I also still want a picture for every monster, it's not 100% clear to me what all the variations look like, but maybe in my quick scan I overlooked something.

But, I like the book quite a bit, and recommend it heartily.


----------



## Pseudopsyche (Jun 6, 2010)

Rechan said:


> Bare in mind I also mean mechanically. The Bullywugs didn't exactly perform all that successfully to me.



Ah, I see.  Yeah, I like the story behind the bullywug more than I like its mechanics.  Anyway, the crauds feel very different to me.  Instead of a race of dim-witted (Int 6-10) frog-men, crauds are straight-up monsters: Medium beasts (Int 3) that plague coast and sea.  The artwork manages not to make them look too much like oversized lobsters, but each type has a different schtick with its giant claws.


----------



## Mentat55 (Jun 6, 2010)

I think a lot of the monsters that Shroomy mentioned from the 1e MM, MM2, and FF may never see the light of day.  The tiny fey, for example, seem like they would fall into that category of "creatures that you don't need combat stats for" and so may not be converted.  Paraelementals, for example, don't fit the 4e cosmology, and their niche has largely been occupied by the mixed element elementals that are now the norm in 4e.  Molds and shrieker fungus definitely fit as hazards or terrain, rather than monsters.  I am not saying these monsters don't belong -- just that the designers may see no reason to convert them.

That being said, a lot of cool monsters on that list.  The eye of the deep, dragon turtle, invisible stalker, yellow musk creeper, werebear, peryton, and blink dog jumped out at me as monsters that I hadn't thought about for a bit, but then said, "Why haven't we seen these yet?"


----------



## Votan (Jun 7, 2010)

fba827 said:


> While I have no source, I recall hearing the same rumor.
> (Something along the lines of "to help FLGSs compete against the likes of 'big name online sellers' who discount far beyond what a FLGS could compete with...")




If so then this is a fine, fine idea.


----------



## firesnakearies (Jun 7, 2010)

Rechan said:


> Allabar, Opener of the the Way - 30th level Soldier (Planet Sized Far Realms baddy)





Sweet.


----------



## Rechan (Jun 7, 2010)

What are the roles/levels of the cloakers, dark ones and su monsters? Also, I presume the scarecrow is low level?

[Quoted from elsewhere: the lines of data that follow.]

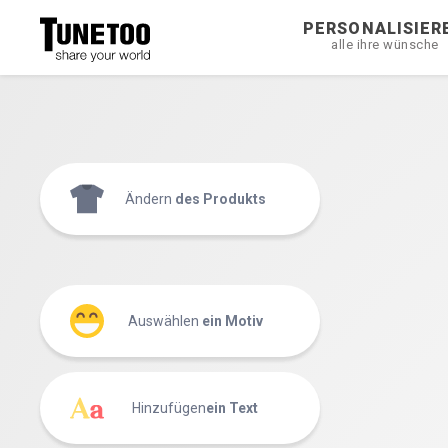
PERSONALISIER
alle ihre wünsche
Ändern
des Produkts
Auswählen
ein Motiv
Hinzufügen
ein Text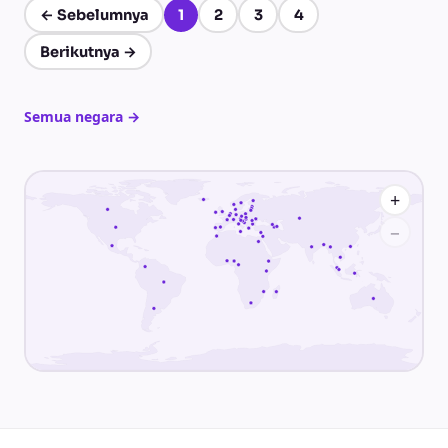
←
Sebelumnya
1
2
3
4
Halaman 1 dari 4
Berikutnya
→
Semua negara
→
+
−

I'm surprised the Tanarukk are in the book without also including the elf/demon hybrids.


----------



## Rechan (Jun 7, 2010)

More info on the Star Spawn and Allandar:



> Related to the Nyarlothep (or however you spell it) analogue from among  the Star Pact pseudo-pantheon in system (background gives some idea as  to the nature of the others - if Allandar's origin is the same as the  others).  Level 30 solo soldier, with a given size of gargantuan (with a  sidebar on how to interpret that - including the possibility of  upsizing him to full scale micro-planet - or having the stats as written  refer to an avatar
> 
> ).   It is "the opener of the way" and has something resembling an agenda  (go fig, momma named him well).  Power wise he has a large aura of  forced movement (gravity, natch), some tentacles for melee, a close  burst hit and die (remember, at epic death is just a status effect), and  a largish blast of psychic dmg + a humorous status effect (trust me  your players will love it).  Not really the most powerful opponent  you've ever fought, but definitely worthy of an end-of-campaign throw  down.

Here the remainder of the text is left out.